Found property

Here is the fact pattern:

You see a person unintentionally drop an item without noticing that would fit in a person’s pocket. That person is walking on a public street, and you are behind them and pick up the item.

4 scenarios:

[ol]
[li]The person is well known and easily identifiable, and the item has a high amount of monetary value, > $10K[/li][li]The person is well known and easily identifiable, and the item has no monetary value, though it may have high personal value to the person who dropped it[/li][li]The person is unknown and the item has a high amount of monetary value, > $10K[/li][li]The person is unknown and the item has no monetary value, though it may have high personal value to the person who dropped it[/li][/ol]

In any of the above scenarios, does the person who finds the item have a legal duty/obligation to return the item? Can they sell it, keep it, dispose of it at their discretion?

No, the person cannot sell it, keep it, or dispose of it at their discretion.

See section C below, for one example.

RCW 9a.56.020

Theft by Finding.

In all four scenarios the person is obligated to try to return the property to the owner. The exact wording of the rulings or law can vary, but in every state it’s some flavor of ‘if the item reasonably doesn’t appear to be deliberately abandoned, you must make a reasonable effort to find the owner and return the item or its some kind of theft’. What exactly constitutes ‘reasonable’ can vary a lot, but in the OP you specified that the finder saw the person “unintentionally” drop the item so there’s no reasonable way to argue that the abandonment was deliberate, and the rightful owner is standing right in front of the finder so there’s no argument that it was unreasonably hard to locate him.

Note that you could simply ignore the item and walk by, you’re not required to get involved, just not allowed to take the item.

A friend of mine who worked in Saudi Arabia for a few years, mentioned that you could lose your wallet in the middle of the street and find it there the next day - nobody would dare pick it up because they could be accused of theft for holding it, and the penalties are pretty severe.

OTOH, the NYC cops were for a while running a scam where they would leave a wallet with money on a subway platform and arrest anyone who picked it up and appeared to be leaving with it.

I always give it to them, it’s not mine to keep.

Once I found a $10 bill on the floor of an unattended parking garage.
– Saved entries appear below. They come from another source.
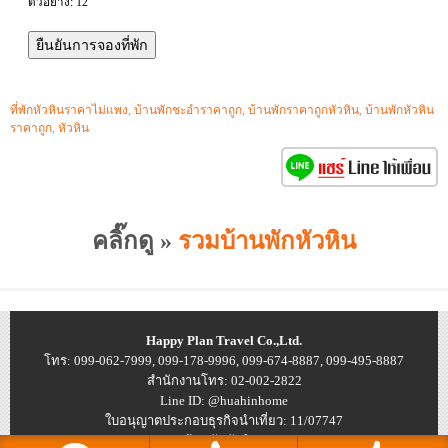
ตัวอย่าง: 12
ที่พักหัวหินราคาไม่แพง
,
บ้านพักชะอำราคาถูก
,
บ้านพักราคาถูกหัวหิน
,
บ้านพักหัวหิน
ราคาถูก
,
หัวหิน
คลิ๊กดู »
รวมบ้านพักหัวหิน
Happy Plan Travel Co.,Ltd.
โทร: 099-062-7999, 099-178-9996, 099-674-8887, 099-495-8887
สำนักงานโทร: 02-002-2822
Line ID: @huahinhome
ใบอนุญาตประกอบธุรกิจนำเที่ยว: 11/07747
© 2026
บ้านพักหัวหิน ราคาถูก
There was no reasonable way to locate the owner with any reliability. If I had asked around, every person I asked would have said it was theirs. So it went in my pocket.
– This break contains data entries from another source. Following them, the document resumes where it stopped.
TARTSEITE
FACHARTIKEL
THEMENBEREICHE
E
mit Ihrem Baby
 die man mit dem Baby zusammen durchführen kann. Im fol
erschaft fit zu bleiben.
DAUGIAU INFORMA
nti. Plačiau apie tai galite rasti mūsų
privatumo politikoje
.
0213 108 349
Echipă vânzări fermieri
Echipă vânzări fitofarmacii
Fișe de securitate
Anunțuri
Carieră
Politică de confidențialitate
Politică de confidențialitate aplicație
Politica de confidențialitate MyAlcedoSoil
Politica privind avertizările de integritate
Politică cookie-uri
This seems the more dubious of the stories.
Even assuming this would not be entrapment, it seems quite a waste of police time.

Thanks for the answers. My question stemmed from the item that was seen dropping from Clinton while she headed away from the 9/11 memorial. Then I thought about if any various celebrity dropped something, what would or could happen to it.

The general law of Property in any jurisdiction I can think of says that ownership always remains with the original person. At least “in personam” ie. a higher right than any other person, except if it is an unlawful item.

True as reported here. And criticized for entrapment.

Yes, I saw several news stories about the subway-wallet bit; and not “stepped away for a few seconds” but an abandoned wallet lying on the ground. The person could have taken it and got on the train in a hurry, intending to turn it in at the destination. the police didn’t give them a chance.

It did seem like a severe waste of time and entrapment at least.

I wonder what would happen if I kicked the wallet onto the tracks? Probably get charged with littering?

Is this really entrapment though? Just because something exists in the world such that you can take it doesn’t seem like a high enough bar to escape prosecution. Where would you draw the line on this? Left your car unlocked and someone stole it? Locked your door but didn’t have a security system?

That seems a little thin as a defense. It doesn’t seem like it would rise to inducing an otherwise law abiding citizen to commit a crime.

Not that it makes it good police policy. Claiming that you were going to try call a number in the wallet, or taking it to the police station, seems that it would easily be enough reasonable doubt.

Does your wallet have your phone number in it? Email address? Mine doesn’t. If does have my address, on my license. There might be some clues to how to find someone. Simply taking lost property with you does not necessarily constitute theft. Grabbing money out of a purse left unattended for 30 seconds is obviously theft. Taking the whole wallet you found on the ground is not necessarily proof of intent to steal. They could be planning to return it in person. but instead, they get to pay thousands for a criminal lawyer to avoid getting a record, which depending on their career may disqualify them from ever having a job, convicted or not. It may simply be false arrest. in the article linked, the daughter opened the car door and looked in, at which point the mother was also arrested. Then we’re back to the problem that if the police need to embellish the details to ensure they are not in the wrong… who will disbelieve them over some arrested poor person?